ABOUT THIS EXERCISE
Please, without the pictures, retype exactly the lines from the start of the material through the line that holds "anian untuk kelompok tani Anugerah Tani.".

INPUT FOR THIS TASK
- Opening Delimiter -

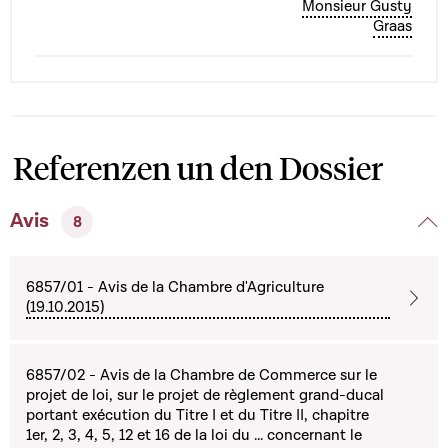
Monsieur Gusty
Graas
Referenzen un den Dossier
Avis
8
6857/01 - Avis de la Chambre d'Agriculture
(19.10.2015)
6857/02 - Avis de la Chambre de Commerce sur le
projet de loi, sur le projet de règlement grand-ducal
portant exécution du Titre I et du Titre II, chapitre
1er, 2, 3, 4, 5, 12 et 16 de la loi du ... concernant le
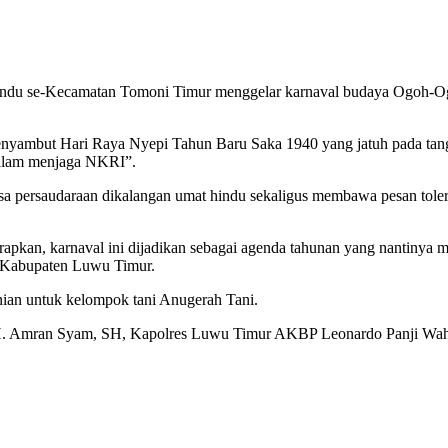
du se-Kecamatan Tomoni Timur menggelar karnaval budaya Ogoh-Ogoh
nyambut Hari Raya Nyepi Tahun Baru Saka 1940 yang jatuh pada tangg
 dalam menjaga NKRI”.
rasa persaudaraan dikalangan umat hindu sekaligus membawa pesan to
an, karnaval ini dijadikan sebagai agenda tahunan yang nantinya men
a Kabupaten Luwu Timur.
anian untuk kelompok tani Anugerah Tani.
, H. Amran Syam, SH, Kapolres Luwu Timur AKBP Leonardo Panji W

- Closing Delimiter -

EXERCISE RESPONSE
Monsieur Gusty
Graas
Referenzen un den Dossier
Avis
8
6857/01 - Avis de la Chambre d'Agriculture
(19.10.2015)
6857/02 - Avis de la Chambre de Commerce sur le
projet de loi, sur le projet de règlement grand-ducal
portant exécution du Titre I et du Titre II, chapitre
1er, 2, 3, 4, 5, 12 et 16 de la loi du ... concernant le
du se-Kecamatan Tomoni Timur menggelar karnaval budaya Ogoh-Ogoh
nyambut Hari Raya Nyepi Tahun Baru Saka 1940 yang jatuh pada tangg
 dalam menjaga NKRI”.
rasa persaudaraan dikalangan umat hindu sekaligus membawa pesan to
an, karnaval ini dijadikan sebagai agenda tahunan yang nantinya men
a Kabupaten Luwu Timur.
anian untuk kelompok tani Anugerah Tani.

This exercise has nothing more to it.